Dès lors, aucune dérogation ne peut être envisagée et les stipulations contraires du bail du centre commercial ou les décisions contraires du gie sont inopérantes, car contraires à l’ordre public. Les conditions légales n’étant pas remplies, la Cour de cassation juge «qu’une période de travail de nuit différente de la période légale ne pouvait ni être fixée par un accord collectif organisant le recours au travail de nuit ni être autorisée par l’inspecteur du travail», l’impossibilité de toute dérogation l’emportant sur toute stipulation contraire.
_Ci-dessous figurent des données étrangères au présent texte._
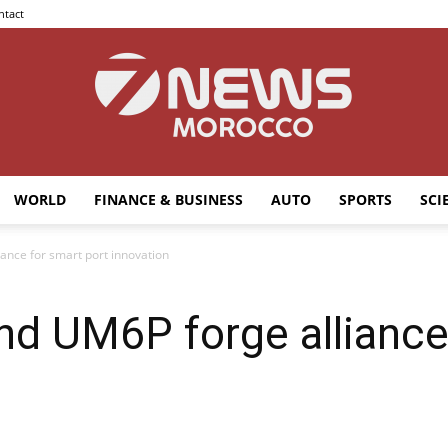
ntact
WORLD
FINANCE & BUSINESS
AUTO
SPORTS
SCI
7news
ance for smart port innovation
nd UM6P forge alliance
Morocco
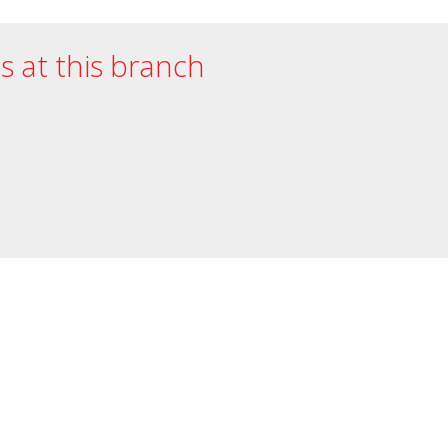
es at this branch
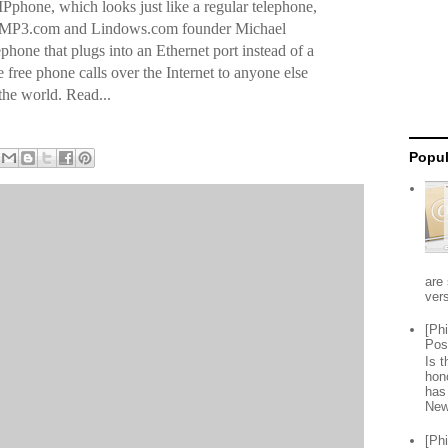
Pphone, which looks just like a regular telephone,
d of MP3.com and Lindows.com founder Michael
lephone that plugs into an Ethernet port instead of a
 free phone calls over the Internet to anyone else
he world. Read...
Popul
are 
vers
[Ph
Pos
Is 
hon
has
New
[Ph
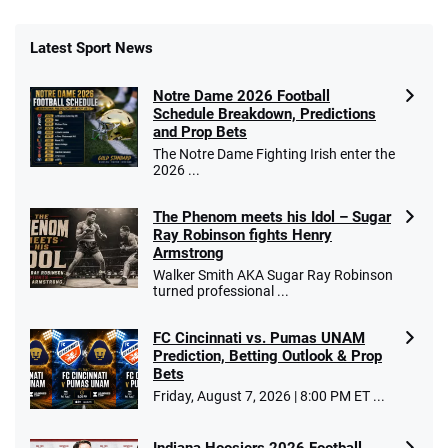
Latest Sport News
Notre Dame 2026 Football
Schedule Breakdown, Predictions
and Prop Bets
The Notre Dame Fighting Irish enter the
2026 ...
The Phenom meets his Idol – Sugar
Ray Robinson fights Henry
Armstrong
Walker Smith AKA Sugar Ray Robinson
turned professional ...
FC Cincinnati vs. Pumas UNAM
Prediction, Betting Outlook & Prop
Bets
Friday, August 7, 2026 | 8:00 PM ET ...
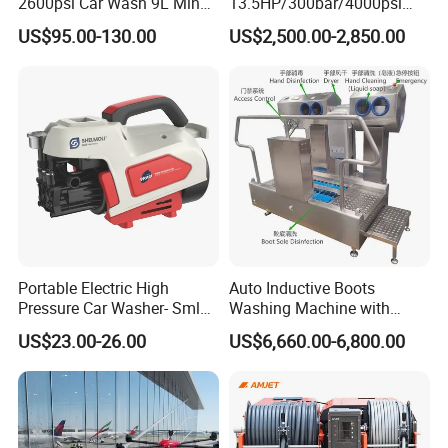
2600psi Car Wash 9L Min
13.5HP/300bar/4000psi
180bar High Pressure
Gasoline Hot Water Jet
US$95.00-130.00
US$2,500.00-2,850.00
Washer
Drain Cleaner Washer
Portable Electric High
Auto Inductive Boots
Pressure Car Washer- Sml
Washing Machine with
1000g-S7-L1
Hand Washing and
US$23.00-26.00
US$6,660.00-6,800.00
Disinfection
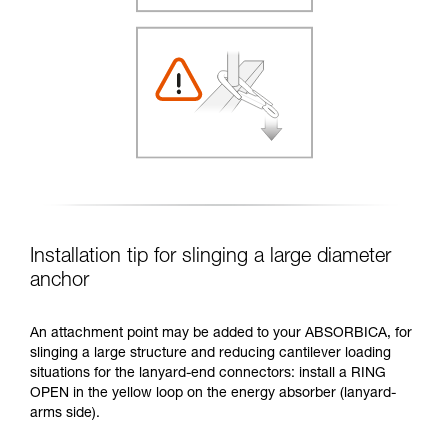
Installation tip for slinging a large diameter
anchor
An attachment point may be added to your ABSORBICA, for
slinging a large structure and reducing cantilever loading
situations for the lanyard-end connectors: install a RING
OPEN in the yellow loop on the energy absorber (lanyard-
arms side).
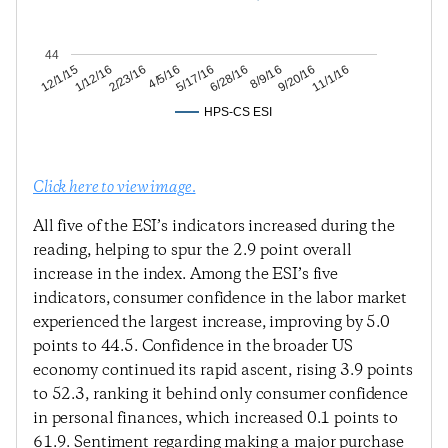
44
9/20/16
8/9/16
6/28/16
5/17/16
4/5/16
2/23/16
1/12/16
12/1/15
11/1/16
HPS-CS ESI
Click here to view image.
All five of the ESI’s indicators increased during the
reading, helping to spur the 2.9 point overall
increase in the index. Among the ESI’s five
indicators, consumer confidence in the labor market
experienced the largest increase, improving by 5.0
points to 44.5. Confidence in the broader US
economy continued its rapid ascent, rising 3.9 points
to 52.3, ranking it behind only consumer confidence
in personal finances, which increased 0.1 points to
61.9. Sentiment regarding making a major purchase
La même chose avait été jugée à propos du Sephora des Champs-Elysées. L’attractivité commerciale liée à l’ouverture nocturne de ce magasin ne permet pas de caractériser la nécessité d’assurer la continuité de l’activité (Cass. soc. 24 sept. 2014, n° 13-24.851, Bull. V, n° 205). Il en va de même pour les commerces de détail alimentaire du type Carrefour City ou Monop’, l’ouverture nocturne n’étant pas nécessaire pour assurer la continuité de l’activité économique de tels commerces (Cass. crim. 2 sept. 2014, n° 13-83.304 ; Cass. crim. 4 sept. 2018, n° 17-83.674, Cass. crim. 7 janv. 2020, n° 18-83.074).
Dans ces conditions, les clauses imposées par les propriétaires de centres commerciaux sont inopérantes et aucune pénalité ne peut être appliquée au locataire.
Notes
1. Cass. com. 29 mai 2024, n° 22-17.107, F-B (rejet CA Rennes, 15 mars 2022).